Large data volumes in tandem with increasing computational power and bandwidth have made it possible to understand the epigenome; think of the epigenome as the layer pervading the genome and giving every cell its identity. Every cell of the human body has the same genome. How then is a brain cell distinct from an immune cell? This is where the cell’s epigenome offers a distinct “symphony” to diverse contexts in which living cells thrive. Driven by the exabytes of sequencing data being generated, there is an increasing need to analyze genomic big data and computations in the living cells and then to translate them to discoveries in precision medicine. The best studied example of a cellular computation was first considered in the seminal paper by Berg and Purcell who showed that the information a cell can acquire about its environment is fundamentally limited by stochastic fluctuations in the occupancy of the membrane-bound receptor proteins that detect the ligand. This was way back in 1977! Today, abetted by exabytes of genomic data, it is known that there are computations within living cells. Overall, my lab’s goal is to understand some of these cellular computations and to reverse engineer them to restore health and vitality.

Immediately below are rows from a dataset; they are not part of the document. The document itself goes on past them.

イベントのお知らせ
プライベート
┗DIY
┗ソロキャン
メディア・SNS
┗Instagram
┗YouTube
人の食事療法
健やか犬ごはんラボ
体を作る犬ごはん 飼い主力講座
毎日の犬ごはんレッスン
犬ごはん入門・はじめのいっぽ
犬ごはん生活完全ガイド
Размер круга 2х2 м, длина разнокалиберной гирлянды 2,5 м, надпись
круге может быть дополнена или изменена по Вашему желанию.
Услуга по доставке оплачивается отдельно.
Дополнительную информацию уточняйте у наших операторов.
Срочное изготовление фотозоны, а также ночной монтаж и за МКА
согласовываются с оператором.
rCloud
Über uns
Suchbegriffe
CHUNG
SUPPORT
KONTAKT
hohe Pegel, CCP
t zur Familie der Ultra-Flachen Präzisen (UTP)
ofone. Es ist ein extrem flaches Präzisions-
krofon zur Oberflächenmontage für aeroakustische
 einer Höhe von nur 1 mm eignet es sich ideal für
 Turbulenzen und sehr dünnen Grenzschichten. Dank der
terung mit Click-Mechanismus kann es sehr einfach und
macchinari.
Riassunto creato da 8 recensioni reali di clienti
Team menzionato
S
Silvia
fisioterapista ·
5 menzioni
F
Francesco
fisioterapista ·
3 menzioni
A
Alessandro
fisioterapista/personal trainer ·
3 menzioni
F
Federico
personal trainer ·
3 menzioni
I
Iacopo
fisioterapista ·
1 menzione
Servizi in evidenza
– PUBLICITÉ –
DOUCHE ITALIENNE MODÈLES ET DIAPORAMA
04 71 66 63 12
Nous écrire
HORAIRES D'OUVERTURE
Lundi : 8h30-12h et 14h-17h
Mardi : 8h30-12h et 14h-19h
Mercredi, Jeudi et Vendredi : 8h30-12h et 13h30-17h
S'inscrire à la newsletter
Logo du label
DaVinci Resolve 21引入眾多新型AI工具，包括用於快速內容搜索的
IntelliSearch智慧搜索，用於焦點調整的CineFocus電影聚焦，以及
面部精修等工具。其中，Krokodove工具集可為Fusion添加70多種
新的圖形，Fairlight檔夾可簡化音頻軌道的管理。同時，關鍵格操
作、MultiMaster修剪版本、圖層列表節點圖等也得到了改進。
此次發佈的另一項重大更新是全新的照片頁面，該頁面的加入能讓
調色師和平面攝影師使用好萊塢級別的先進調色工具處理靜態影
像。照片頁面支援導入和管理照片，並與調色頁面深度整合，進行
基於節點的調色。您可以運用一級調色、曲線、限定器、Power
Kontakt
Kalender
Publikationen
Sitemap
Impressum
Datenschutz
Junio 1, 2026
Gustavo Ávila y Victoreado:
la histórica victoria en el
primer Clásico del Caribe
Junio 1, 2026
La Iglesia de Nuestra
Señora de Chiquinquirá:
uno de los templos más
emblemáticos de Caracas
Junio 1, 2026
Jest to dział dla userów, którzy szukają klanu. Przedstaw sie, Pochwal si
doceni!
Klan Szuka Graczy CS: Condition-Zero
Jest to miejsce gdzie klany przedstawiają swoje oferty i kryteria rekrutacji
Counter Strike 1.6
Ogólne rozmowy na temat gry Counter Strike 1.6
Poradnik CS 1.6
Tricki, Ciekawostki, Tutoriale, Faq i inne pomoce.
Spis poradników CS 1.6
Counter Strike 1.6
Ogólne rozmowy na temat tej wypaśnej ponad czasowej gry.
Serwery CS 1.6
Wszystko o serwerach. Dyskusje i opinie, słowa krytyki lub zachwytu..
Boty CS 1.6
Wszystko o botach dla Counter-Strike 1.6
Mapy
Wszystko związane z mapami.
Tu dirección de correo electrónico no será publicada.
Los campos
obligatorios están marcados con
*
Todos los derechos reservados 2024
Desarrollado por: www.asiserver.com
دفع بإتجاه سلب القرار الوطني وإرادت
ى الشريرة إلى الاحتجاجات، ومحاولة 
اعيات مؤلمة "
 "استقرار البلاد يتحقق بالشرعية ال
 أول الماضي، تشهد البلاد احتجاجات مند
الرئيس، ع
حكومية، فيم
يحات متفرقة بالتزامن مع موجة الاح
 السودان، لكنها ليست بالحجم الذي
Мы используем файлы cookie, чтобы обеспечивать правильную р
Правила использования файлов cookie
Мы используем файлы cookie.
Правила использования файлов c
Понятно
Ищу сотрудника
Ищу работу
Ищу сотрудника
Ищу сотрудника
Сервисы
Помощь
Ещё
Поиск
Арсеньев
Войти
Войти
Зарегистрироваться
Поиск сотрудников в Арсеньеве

In the context of my talk today, these computations refer to the gene-gene and gene-RNA regulatory networks (GRN variants). A GRN is a set of genes, or parts thereof, which interact to control cellular functions. GRNs are important in development, differentiation, and cellular response to ambient signals. How can this “genomical” big data enable the decoding of the computation within cells, rapidly, and at scale? What kinds of algorithms can deal with the inherent heterogeneity, noise, and high-dimensionality of the data pertaining to the cellular computations? Can these efforts result in precise data-driven medicine? I will answer these questions in two parts:
Part 1: I will talk about our Avishkar suite of predictive algorithms, where we uncover the non-canonical signatures of small regulatory RNA (e.g., microRNA, miRNA for short) that target genes.
Part 2: I will present our work on federated cyberinfrastructures for genomics. This is in the context of MG-RAST, the largest metagenomics portal and analysis pipeline and operated by the US Department of Energy and is funded by an NIH R01 grant.